◆ **WORK REQUEST**: Nothing in the entries may be altered; copy them all exactly.

Stored items:
....

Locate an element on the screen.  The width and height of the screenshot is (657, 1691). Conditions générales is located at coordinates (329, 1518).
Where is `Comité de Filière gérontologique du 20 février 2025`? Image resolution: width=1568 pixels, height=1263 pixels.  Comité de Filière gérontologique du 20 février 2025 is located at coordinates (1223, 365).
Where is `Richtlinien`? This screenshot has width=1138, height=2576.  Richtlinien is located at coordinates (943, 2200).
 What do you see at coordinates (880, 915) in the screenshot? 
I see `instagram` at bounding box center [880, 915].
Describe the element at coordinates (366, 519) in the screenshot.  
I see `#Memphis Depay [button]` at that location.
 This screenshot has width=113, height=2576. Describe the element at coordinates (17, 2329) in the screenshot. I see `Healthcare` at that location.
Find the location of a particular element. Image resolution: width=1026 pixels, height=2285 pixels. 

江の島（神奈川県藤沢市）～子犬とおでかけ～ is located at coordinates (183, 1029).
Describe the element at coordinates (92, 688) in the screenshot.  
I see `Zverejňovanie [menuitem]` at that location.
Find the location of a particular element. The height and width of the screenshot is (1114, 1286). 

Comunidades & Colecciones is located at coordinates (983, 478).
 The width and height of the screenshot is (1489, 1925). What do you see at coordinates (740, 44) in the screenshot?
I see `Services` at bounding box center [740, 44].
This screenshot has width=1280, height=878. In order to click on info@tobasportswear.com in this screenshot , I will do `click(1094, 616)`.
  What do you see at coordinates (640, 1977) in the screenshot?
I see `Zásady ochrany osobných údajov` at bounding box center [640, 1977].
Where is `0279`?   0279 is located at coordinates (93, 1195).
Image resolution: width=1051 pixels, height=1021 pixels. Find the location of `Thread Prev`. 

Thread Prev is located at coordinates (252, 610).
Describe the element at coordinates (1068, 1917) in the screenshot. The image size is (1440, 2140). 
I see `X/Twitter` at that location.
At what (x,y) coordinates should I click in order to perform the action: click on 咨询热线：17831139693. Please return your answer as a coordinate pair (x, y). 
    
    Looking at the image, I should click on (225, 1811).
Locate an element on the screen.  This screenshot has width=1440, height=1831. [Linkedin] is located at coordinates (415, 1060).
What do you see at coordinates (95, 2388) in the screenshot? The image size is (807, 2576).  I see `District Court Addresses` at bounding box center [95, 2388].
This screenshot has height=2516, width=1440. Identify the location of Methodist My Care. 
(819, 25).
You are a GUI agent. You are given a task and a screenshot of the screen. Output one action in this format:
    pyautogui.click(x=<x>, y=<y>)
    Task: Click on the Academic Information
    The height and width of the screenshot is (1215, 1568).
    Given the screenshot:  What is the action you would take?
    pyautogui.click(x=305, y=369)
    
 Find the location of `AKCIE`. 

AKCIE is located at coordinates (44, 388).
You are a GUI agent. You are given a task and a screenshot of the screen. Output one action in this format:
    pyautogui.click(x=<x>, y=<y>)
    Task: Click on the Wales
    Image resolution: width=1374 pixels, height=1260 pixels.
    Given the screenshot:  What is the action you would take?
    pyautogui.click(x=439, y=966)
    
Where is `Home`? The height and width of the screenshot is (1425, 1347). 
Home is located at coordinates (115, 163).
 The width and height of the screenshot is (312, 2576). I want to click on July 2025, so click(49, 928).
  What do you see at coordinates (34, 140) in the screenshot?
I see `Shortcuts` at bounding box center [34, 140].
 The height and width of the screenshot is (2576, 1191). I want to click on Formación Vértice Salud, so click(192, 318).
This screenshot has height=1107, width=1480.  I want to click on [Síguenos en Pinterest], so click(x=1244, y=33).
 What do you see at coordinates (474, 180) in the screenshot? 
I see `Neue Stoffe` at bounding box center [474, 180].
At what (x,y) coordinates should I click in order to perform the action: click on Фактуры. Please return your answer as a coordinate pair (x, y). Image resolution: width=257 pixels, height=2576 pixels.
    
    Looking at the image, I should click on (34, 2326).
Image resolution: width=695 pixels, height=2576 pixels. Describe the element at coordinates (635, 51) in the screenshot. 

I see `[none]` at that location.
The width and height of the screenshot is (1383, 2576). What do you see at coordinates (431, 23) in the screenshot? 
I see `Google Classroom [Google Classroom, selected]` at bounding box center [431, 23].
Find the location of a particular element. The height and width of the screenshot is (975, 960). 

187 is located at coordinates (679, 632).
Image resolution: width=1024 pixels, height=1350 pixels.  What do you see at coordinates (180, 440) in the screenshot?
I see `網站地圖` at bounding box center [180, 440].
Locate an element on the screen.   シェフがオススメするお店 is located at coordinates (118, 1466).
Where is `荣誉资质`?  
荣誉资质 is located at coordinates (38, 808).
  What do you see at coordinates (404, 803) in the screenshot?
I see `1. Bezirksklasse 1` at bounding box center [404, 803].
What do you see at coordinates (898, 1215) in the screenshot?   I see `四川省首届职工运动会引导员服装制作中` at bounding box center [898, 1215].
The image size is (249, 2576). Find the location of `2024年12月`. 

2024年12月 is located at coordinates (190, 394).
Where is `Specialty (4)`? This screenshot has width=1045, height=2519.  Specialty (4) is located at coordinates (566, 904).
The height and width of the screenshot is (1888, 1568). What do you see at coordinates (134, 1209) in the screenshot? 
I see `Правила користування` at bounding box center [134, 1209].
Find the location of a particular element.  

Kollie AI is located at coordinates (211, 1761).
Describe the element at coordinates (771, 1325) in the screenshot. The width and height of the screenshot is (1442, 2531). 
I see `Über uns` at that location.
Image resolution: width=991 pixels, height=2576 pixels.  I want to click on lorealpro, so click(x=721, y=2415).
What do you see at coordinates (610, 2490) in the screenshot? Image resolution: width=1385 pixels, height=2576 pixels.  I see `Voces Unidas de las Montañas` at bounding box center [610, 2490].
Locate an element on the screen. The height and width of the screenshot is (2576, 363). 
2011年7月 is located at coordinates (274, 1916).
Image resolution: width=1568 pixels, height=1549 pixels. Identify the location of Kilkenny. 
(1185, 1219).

....

◆ **TASK ANSWER**:
Locate an element on the screen.  The width and height of the screenshot is (657, 1691). Conditions générales is located at coordinates (329, 1518).
Where is `Comité de Filière gérontologique du 20 février 2025`? Image resolution: width=1568 pixels, height=1263 pixels.  Comité de Filière gérontologique du 20 février 2025 is located at coordinates (1223, 365).
Where is `Richtlinien`? This screenshot has width=1138, height=2576.  Richtlinien is located at coordinates (943, 2200).
 What do you see at coordinates (880, 915) in the screenshot? 
I see `instagram` at bounding box center [880, 915].
Describe the element at coordinates (366, 519) in the screenshot.  
I see `#Memphis Depay [button]` at that location.
 This screenshot has width=113, height=2576. Describe the element at coordinates (17, 2329) in the screenshot. I see `Healthcare` at that location.
Find the location of a particular element. Image resolution: width=1026 pixels, height=2285 pixels. 

江の島（神奈川県藤沢市）～子犬とおでかけ～ is located at coordinates (183, 1029).
Describe the element at coordinates (92, 688) in the screenshot.  
I see `Zverejňovanie [menuitem]` at that location.
Find the location of a particular element. The height and width of the screenshot is (1114, 1286). 

Comunidades & Colecciones is located at coordinates (983, 478).
 The width and height of the screenshot is (1489, 1925). What do you see at coordinates (740, 44) in the screenshot?
I see `Services` at bounding box center [740, 44].
This screenshot has width=1280, height=878. In order to click on info@tobasportswear.com in this screenshot , I will do `click(1094, 616)`.
  What do you see at coordinates (640, 1977) in the screenshot?
I see `Zásady ochrany osobných údajov` at bounding box center [640, 1977].
Where is `0279`?   0279 is located at coordinates (93, 1195).
Image resolution: width=1051 pixels, height=1021 pixels. Find the location of `Thread Prev`. 

Thread Prev is located at coordinates (252, 610).
Describe the element at coordinates (1068, 1917) in the screenshot. The image size is (1440, 2140). 
I see `X/Twitter` at that location.
At what (x,y) coordinates should I click in order to perform the action: click on 咨询热线：17831139693. Please return your answer as a coordinate pair (x, y). 
    
    Looking at the image, I should click on (225, 1811).
Locate an element on the screen.  This screenshot has width=1440, height=1831. [Linkedin] is located at coordinates (415, 1060).
What do you see at coordinates (95, 2388) in the screenshot? The image size is (807, 2576).  I see `District Court Addresses` at bounding box center [95, 2388].
This screenshot has height=2516, width=1440. Identify the location of Methodist My Care. 
(819, 25).
You are a GUI agent. You are given a task and a screenshot of the screen. Output one action in this format:
    pyautogui.click(x=<x>, y=<y>)
    Task: Click on the Academic Information
    The height and width of the screenshot is (1215, 1568).
    Given the screenshot:  What is the action you would take?
    pyautogui.click(x=305, y=369)
    
 Find the location of `AKCIE`. 

AKCIE is located at coordinates (44, 388).
You are a GUI agent. You are given a task and a screenshot of the screen. Output one action in this format:
    pyautogui.click(x=<x>, y=<y>)
    Task: Click on the Wales
    Image resolution: width=1374 pixels, height=1260 pixels.
    Given the screenshot:  What is the action you would take?
    pyautogui.click(x=439, y=966)
    
Where is `Home`? The height and width of the screenshot is (1425, 1347). 
Home is located at coordinates (115, 163).
 The width and height of the screenshot is (312, 2576). I want to click on July 2025, so click(49, 928).
  What do you see at coordinates (34, 140) in the screenshot?
I see `Shortcuts` at bounding box center [34, 140].
 The height and width of the screenshot is (2576, 1191). I want to click on Formación Vértice Salud, so click(192, 318).
This screenshot has height=1107, width=1480.  I want to click on [Síguenos en Pinterest], so click(x=1244, y=33).
 What do you see at coordinates (474, 180) in the screenshot? 
I see `Neue Stoffe` at bounding box center [474, 180].
At what (x,y) coordinates should I click in order to perform the action: click on Фактуры. Please return your answer as a coordinate pair (x, y). Image resolution: width=257 pixels, height=2576 pixels.
    
    Looking at the image, I should click on (34, 2326).
Image resolution: width=695 pixels, height=2576 pixels. Describe the element at coordinates (635, 51) in the screenshot. 

I see `[none]` at that location.
The width and height of the screenshot is (1383, 2576). What do you see at coordinates (431, 23) in the screenshot? 
I see `Google Classroom [Google Classroom, selected]` at bounding box center [431, 23].
Find the location of a particular element. The height and width of the screenshot is (975, 960). 

187 is located at coordinates (679, 632).
Image resolution: width=1024 pixels, height=1350 pixels.  What do you see at coordinates (180, 440) in the screenshot?
I see `網站地圖` at bounding box center [180, 440].
Locate an element on the screen.   シェフがオススメするお店 is located at coordinates (118, 1466).
Where is `荣誉资质`?  
荣誉资质 is located at coordinates (38, 808).
  What do you see at coordinates (404, 803) in the screenshot?
I see `1. Bezirksklasse 1` at bounding box center [404, 803].
What do you see at coordinates (898, 1215) in the screenshot?   I see `四川省首届职工运动会引导员服装制作中` at bounding box center [898, 1215].
The image size is (249, 2576). Find the location of `2024年12月`. 

2024年12月 is located at coordinates (190, 394).
Where is `Specialty (4)`? This screenshot has width=1045, height=2519.  Specialty (4) is located at coordinates (566, 904).
The height and width of the screenshot is (1888, 1568). What do you see at coordinates (134, 1209) in the screenshot? 
I see `Правила користування` at bounding box center [134, 1209].
Find the location of a particular element.  

Kollie AI is located at coordinates (211, 1761).
Describe the element at coordinates (771, 1325) in the screenshot. The width and height of the screenshot is (1442, 2531). 
I see `Über uns` at that location.
Image resolution: width=991 pixels, height=2576 pixels.  I want to click on lorealpro, so click(x=721, y=2415).
What do you see at coordinates (610, 2490) in the screenshot? Image resolution: width=1385 pixels, height=2576 pixels.  I see `Voces Unidas de las Montañas` at bounding box center [610, 2490].
Locate an element on the screen. The height and width of the screenshot is (2576, 363). 
2011年7月 is located at coordinates (274, 1916).
Image resolution: width=1568 pixels, height=1549 pixels. Identify the location of Kilkenny. 
(1185, 1219).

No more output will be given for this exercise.